Palladium - Pd
Palladium, together with rhodium, ruthenium, osmium, iridium, and platinum form a group of elements referred to as the platinum group metals (PGM). Palladium is a lustrous silver-white metal. It has a face-centered cubic crystalline structure, at ordinary temperatures it is strongly resistant to corrosion in air and to the action of acids. It is attacked by hot acids, and it dissolves in aqua regia. It forms many compounds and several complex salts. Palladium has a great ability to absorb hydrogen (up to 900 times its own volume).
Because of its corrosion resistance, a major use of palladium is in alloys used in low voltage electrical contacts. When it is finely divided, palladium forms a good catalyst and is used to speed up hydrogenation and dehydrogenation reactions.
Palladium is used extensively in jewelry-making in certain alloys called “white gold.” It may be alloyed with platinum or substituted for it. It is used in watch bearings, springs, and balance wheels and also for mirrors in scientific instruments.
In 1990, most catalytic converters relied on platinum to reduce emissions from car exhausts but, while this metal is still important, palladium is now the main ingredient because this is even more efficient at removing unburnt and partially burnt hydrcarbons from the fuel.
Palladium is nowadays more and more used in electrical appliances such as wide screen televisions, computers and mobile phones, in the form of tiny multi-layer ceramic capacitors, of which more than 400 billion are made each year.
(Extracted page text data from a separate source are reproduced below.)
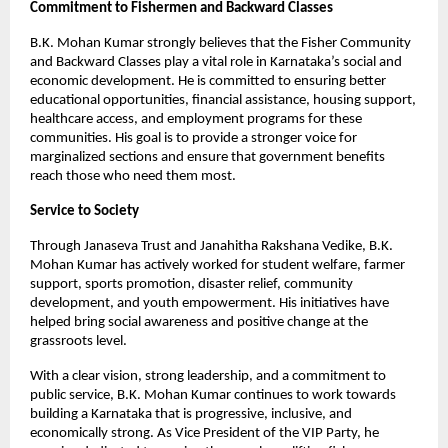
Commitment to Fishermen and Backward Classes
B.K. Mohan Kumar strongly believes that the Fisher Community 
and Backward Classes play a vital role in Karnataka’s social and 
economic development. He is committed to ensuring better 
educational opportunities, financial assistance, housing support, 
healthcare access, and employment programs for these 
communities. His goal is to provide a stronger voice for 
marginalized sections and ensure that government benefits 
reach those who need them most.
Service to Society
Through Janaseva Trust and Janahitha Rakshana Vedike, B.K. 
Mohan Kumar has actively worked for student welfare, farmer 
support, sports promotion, disaster relief, community 
development, and youth empowerment. His initiatives have 
helped bring social awareness and positive change at the 
grassroots level.
With a clear vision, strong leadership, and a commitment to 
public service, B.K. Mohan Kumar continues to work towards 
building a Karnataka that is progressive, inclusive, and 
economically strong. As Vice President of the VIP Party, he 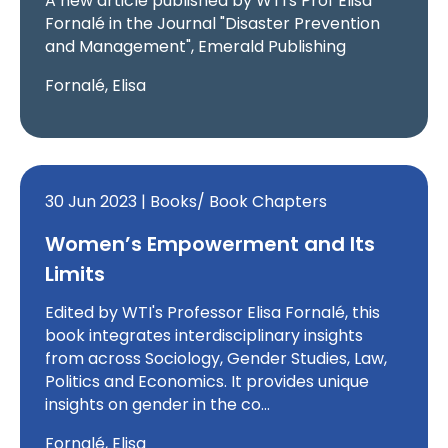
A new article published by WTI's Prof Elisa
Fornalé in the Journal "Disaster Prevention
and Management", Emerald Publishing
Fornalé, Elisa
30 Jun 2023 | Books/ Book Chapters
Women’s Empowerment and Its
Limits
Edited by WTI's Professor Elisa Fornalé, this
book integrates interdisciplinary insights
from across Sociology, Gender Studies, Law,
Politics and Economics. It provides unique
insights on gender in the co…
Fornalé, Elisa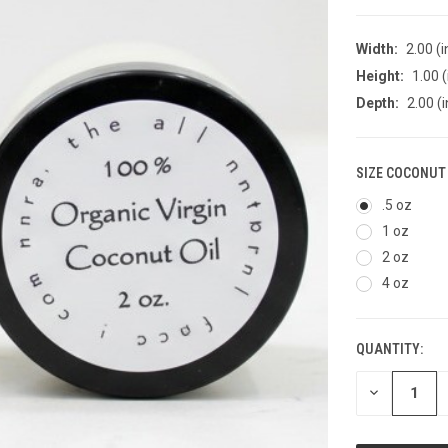
Width:
2.00 (i
Height:
1.00 (
Depth:
2.00 (i
SIZE COCONUT 
.5 oz
1 oz
2 oz
4 oz
QUANTITY:
CURRENT
STOCK:
DECREASE
QUANTITY
OF
UNDEFINED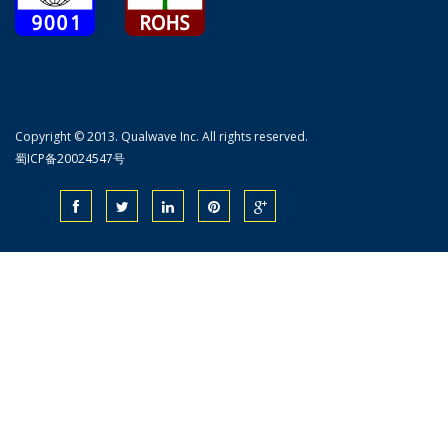
Copyright © 2013. Qualwave Inc. All rights reserved.
蜀ICP备20024547号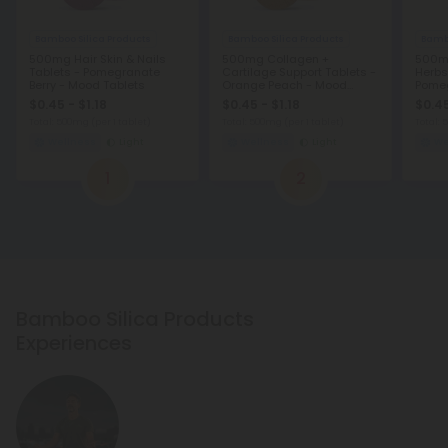
Bamboo Silica Products
Bamboo Silica Products
Bambo
500mg Hair Skin & Nails
500mg Collagen +
500mg
Tablets - Pomegranate
Cartilage Support Tablets -
Herbs
Berry - Mood Tablets
Orange Peach - Mood
Pome
Tablets
Table
$0.45 - $1.18
$0.45 - $1.18
$0.45
Total: 500mg
(per 1 tablet)
Total: 500mg
(per 1 tablet)
Total:
Wellness
Light
Wellness
Light
We
1
2
Bamboo Silica Products
Experiences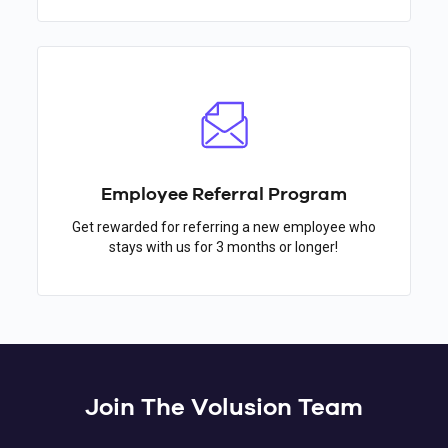
Employee Referral Program
Get rewarded for referring a new employee who
stays with us for 3 months or longer!
Join The Volusion Team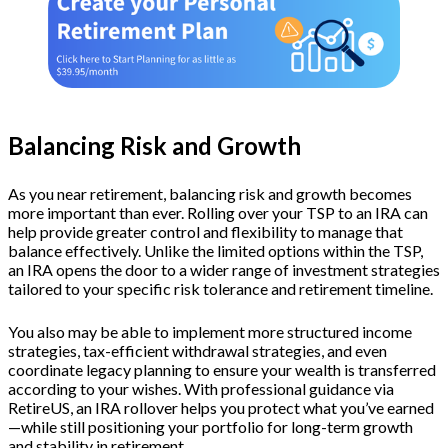
Balancing Risk and Growth
As you near retirement, balancing risk and growth becomes
more important than ever. Rolling over your TSP to an IRA can
help provide greater control and flexibility to manage that
balance effectively. Unlike the limited options within the TSP,
an IRA opens the door to a wider range of investment strategies
tailored to your specific risk tolerance and retirement timeline.
You also may be able to implement more structured income
strategies, tax-efficient withdrawal strategies, and even
coordinate legacy planning to ensure your wealth is transferred
according to your wishes. With professional guidance via
RetireUS, an IRA rollover helps you protect what you’ve earned
—while still positioning your portfolio for long-term growth
and stability in retirement.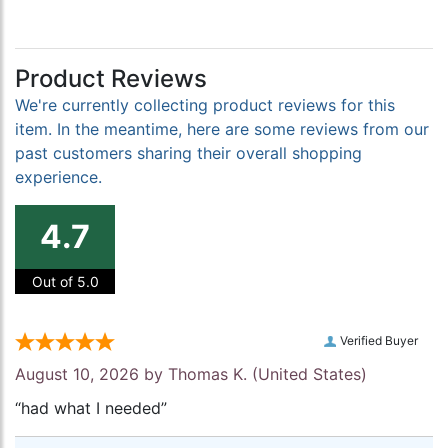
Product Reviews
We're currently collecting product reviews for this
item. In the meantime, here are some reviews from our
past customers sharing their overall shopping
experience.
4.7
Out of 5.0
Verified Buyer
August 10, 2026 by
Thomas K.
(United States)
“had what I needed”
For use in dentistry it is alloyed with silver, gold, and copper. Palladium salts are used in electroplating.
Palladium in the environment
Specimen of uncombined palladium are found in Brazil, and there are some minerals rich in palladium, but most of it is extracted as a by-product form nickel refining.
Palladium is found as the free metal associated with platinum and other platinum group metals in Australia, Brazil, Russia, Ethiopia, and North and South America, as well as with nickel and copper deposits (from which it is recovered commercially) in Canada and South Africa.